First, in the December issue of Significance, “Big data: A big mistake?” And second, “The Enormous implications of Facebook indexing 1 trillion of our posts,” an article that appeared December 28 on Techcrunch.com.
Harford makes an excellent point about the importance of using fundamental statistical principles in drawing conclusions and making proper inferences. Large “found data” is not a solution to everything, and worse, it could only lead to biased data, spurious correlations and false discoveries.
To quote Harford:
Cheerleaders for big data have made four exciting claims, each one reflected in the success of Google Flu Trends:
- That data analysis produces uncannily accurate results;
- That every single data point can be captured, making old statistical sampling techniques obsolete;
- That it is passé to fret about what causes what, because statistical correlation tells us what we need to know; and that scientific or statistical models aren’t needed because, to quote “The End of Theory”, a provocative essay published in Wired in 2008, “with enough data, the numbers speak for themselves.”
Unfortunately, these four articles of faith are at best optimistic oversimplifications.
Also, as with Census, there is a fascination with “N=All”, or a misconception that we are observing everything on everyone, without realizing what we are missing or that we are under counting certain groups.

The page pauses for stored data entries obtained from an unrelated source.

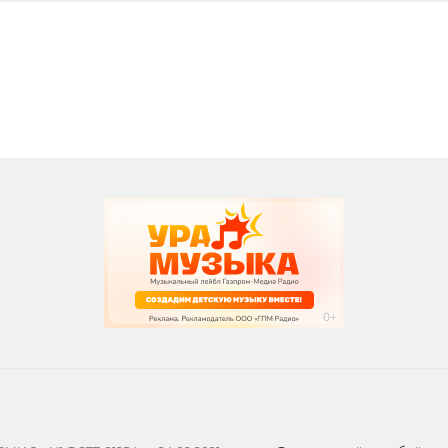
вания
записи программ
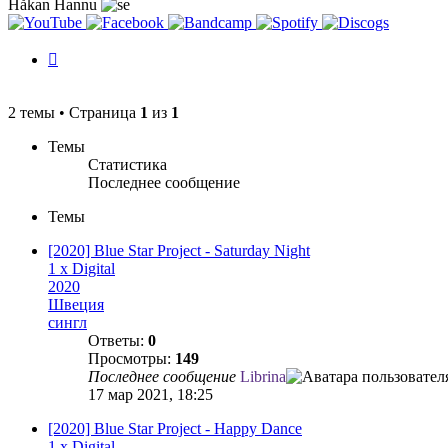
Håkan Hannu
История
изменений
2 темы • Страница
1
из
1
Темы
Статистика
Последнее сообщение
Темы
[2020] Blue Star Project - Saturday Night
1 x Digital
2020
Швеция
сингл
Ответы:
0
Просмотры:
149
Последнее сообщение
Librina
17 мар 2021, 18:25
[2020] Blue Star Project - Happy Dance
1 x Digital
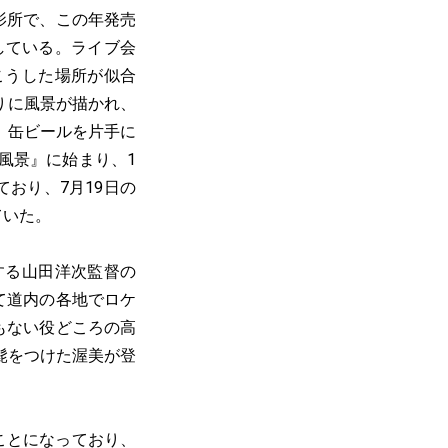
影所で、この年発売
催している。ライブ会
こうした場所が似合
りに風景が描かれ、
。缶ビールを片手に
風景』に始まり、1
ており、7月19日の
ていた。
する山田洋次監督の
て道内の各地でロケ
もない役どころの高
髭をつけた渥美が登
ことになっており、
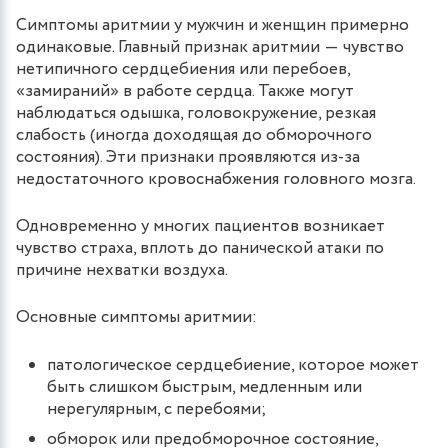
Симптомы аритмии у мужчин и женщин примерно
одинаковые. Главный признак аритмии ― чувство
нетипичного сердцебиения или перебоев,
«замираний» в работе сердца. Также могут
наблюдаться одышка, головокружение, резкая
слабость (иногда доходящая до обморочного
состояния). Эти признаки проявляются из-за
недостаточного кровоснабжения головного мозга.
Одновременно у многих пациентов возникает
чувство страха, вплоть до панической атаки по
причине нехватки воздуха.
Основные симптомы аритмии:
патологическое сердцебиение, которое может
быть слишком быстрым, медленным или
нерегулярным, с перебоями;
обморок или предобморочное состояние,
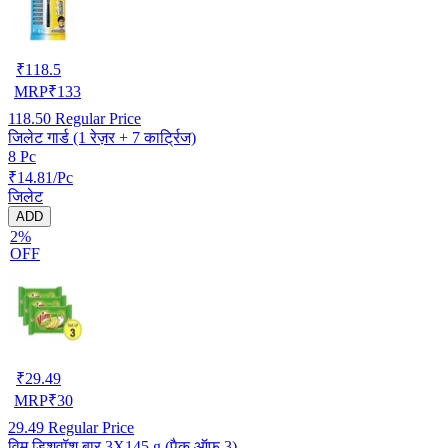
₹
118.5
MRP
₹
133
118.50
Regular Price
जिलेट गार्ड (1 रेज़र + 7 कार्ट्रिज)
8 Pc
₹14.81/Pc
जिलेट
ADD
2%
OFF
₹
29.49
MRP
₹
30
29.49
Regular Price
विम डिशवॉश बार 3X145 g (पैक ऑफ 3)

This article gives not only excellent examples to illustrate some of the traps and pitfalls of blind use of Big Data, but also illustrates what statisticians have spent the past couple of centuries figuring out in proper and efficient use of appropriate data. This is exactly the reason, as the College of Science develops a new master’s program in Data Analytics, we are basing it on solid statistical principles and then bring in collaborations with statistical, mathematical and computational sciences.

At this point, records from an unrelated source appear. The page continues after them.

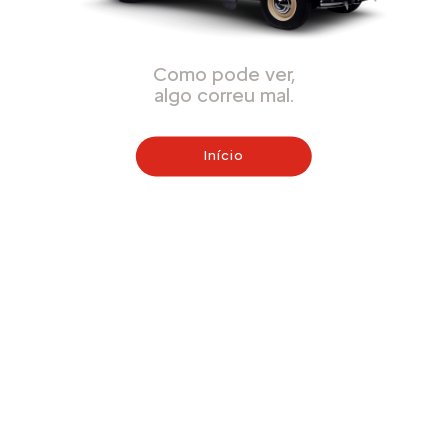
Como pode ver,
algo correu mal.
Início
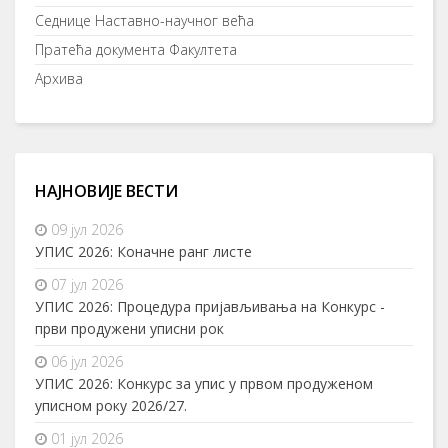
Седнице Наставно-научног већа
Пратећа документа Факултета
Архива
НАЈНОВИЈЕ ВЕСТИ
09 јул 2026
УПИС 2026: Коначне ранг листе
07 јул 2026
УПИС 2026: Процедура пријављивања на Конкурс -
први продужени уписни рок
06 јул 2026
УПИС 2026: Конкурс за упис у првом продуженом
уписном року 2026/27.
01 јул 2026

I mention the second article only to indicate how some of our data are becoming permanent records of our lives. There are certainly many privacy, ethical and moral issues related to how our own data could be used against us. Bits of biased information—as with the misconception of “N=All” and without proper context—can be extremely harmful and have a significant negative impact on people’s lives. These biased bits should be labeled: “Handle with care!”
Fast forwarding from 53 years ago January, today the question is “Ask not what the Big Data can do for you, but what good you can do for society with Big Data.”
With New Year’s Eve a fading memory, don’t be intoxicated by the charm of Big Data. Instead, leave the keys in the hands of a good statistician to derive proper conclusions.